A la une en cardiologie

Dans les groupes à risque figurent notamment les patients souffrant de cardiopathies congénitales mal tolérées, d’insuffisances

Si certains de leurs patients font partie des populations à risque, les cardiologues ne s’inquiètent pas outre mesure face à la grippe A. À l’Île de la Réunion, qui a déjà affronté l’épidémie, aucune spécificité cardiologique n’a été notée.

Quel sera l’impact de l’épidémie de grippe A (H1N1) au cours des prochaines années en France ? Pour l’instant, les spécialistes ne sont pas en mesure de répondre avec précision. «Toutes les hypothèses sont possibles », reconnaît avec franchise le Pr Jean-Paul Stahl (CHRU de Grenoble), président de la Société de pathologies infectieuses de langue française (SPILF). « Parmi ces hypothèses, on peut écarter celle de la gravité.

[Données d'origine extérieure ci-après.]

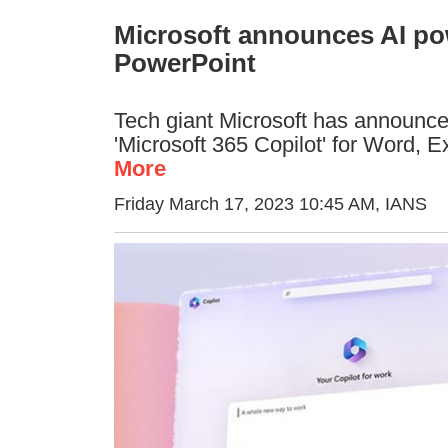
Microsoft announces AI pow
PowerPoint
Tech giant Microsoft has announced 
'Microsoft 365 Copilot' for Word, 
More
Friday March 17, 2023 10:45 AM
, IANS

On l’a constaté dans l’hémisphère sud : cette grippe n’est pas plus grave que la grippe saisonnière qui, soit dit en passant, fait quand même 3 000 morts par an en moyenne en France. Et je pense qu’il y a assez peu de risque que ce virus se transforme, dans les semaines à venir, en tueur de masse. En revanche, il est possible que cette épidémie, pour l’instant ordinaire, touche un nombre bien plus important de personnes lors d’une deuxième vague », ajoute le Pr Stahl.

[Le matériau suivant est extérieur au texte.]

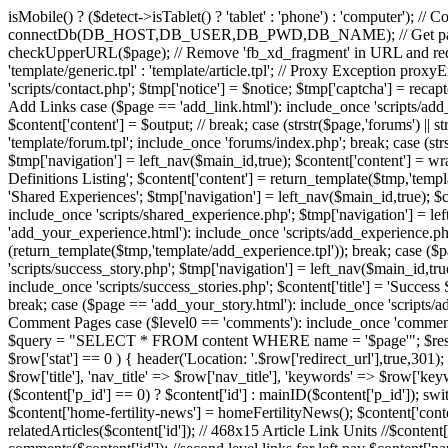
isMobile() ? ($detect->isTablet() ? 'tablet' : 'phone') : 'computer'); /
connectDb(DB_HOST,DB_USER,DB_PWD,DB_NAME); // Get page name
checkUpperURL($page); // Remove 'fb_xd_fragment' in URL and red
'template/generic.tpl' : 'template/article.tpl'; // Proxy Exception pro
'scripts/contact.php'; $tmp['notice'] = $notice; $tmp['captcha'] = recap
Add Links case ($page == 'add_link.html'): include_once 'scripts/add_li
$content['content'] = $output; // break; case (strstr($page,'forums')
'template/forum.tpl'; include_once 'forums/index.php'; break; case (strs
$tmp['navigation'] = left_nav($main_id,true); $content['content'] = wrap(
Definitions Listing'; $content['content'] = return_template($tmp,'templa
'Shared Experiences'; $tmp['navigation'] = left_nav($main_id,true); $c
include_once 'scripts/shared_experience.php'; $tmp['navigation'] = le
'add_your_experience.html'): include_once 'scripts/add_experience.php'
(return_template($tmp,'template/add_experience.tpl')); break; case ($pa
'scripts/success_story.php'; $tmp['navigation'] = left_nav($main_id,tru
include_once 'scripts/success_stories.php'; $content['title'] = 'Succes
break; case ($page == 'add_your_story.html'): include_once 'scripts/add
Comment Pages case ($level0 == 'comments'): include_once 'comme
$query = "SELECT * FROM content WHERE name = '$page'"; $result = m
$row['stat'] == 0 ) { header('Location: '.$row['redirect_url'],true,301); 
$row['title'], 'nav_title' => $row['nav_title'], 'keywords' => $row['ke
($content['p_id'] == 0) ? $content['id'] : mainID($content['p_id']); 
$content['home-fertility-news'] = homeFertilityNews(); $content['conten
relatedArticles($content['id']); // 468x15 Article Link Units //$conten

De leur côté, les cardiologues restent prudents face à cette grippe dont ils ont du mal à évaluer les risques pour leurs patients. Dans ses recommandations du 12 août, le Comité de lutte contre la grippe, instance chargée de conseiller le ministère de la santé, dresse une liste des populations à risque de complications lors d’infections par des virus grippaux (H1N1 ou virus saisonniers). Dans cette liste figurent notamment les personnes souffrant d’affections bronchopulmonaires (dont asthme, dysplasie bronchopulmonaire et mucoviscidose), de cardiopathies congénitales mal tolérées, d’insuffisance cardiaques, graves et de valvulopathies graves. Sont également cités les patients souffrant de diabète insulinodépendant ou non-insulinodépendant ne pouvant être équilibré par le seul régime ou d’alcoolisme avec hépatopathie chronique.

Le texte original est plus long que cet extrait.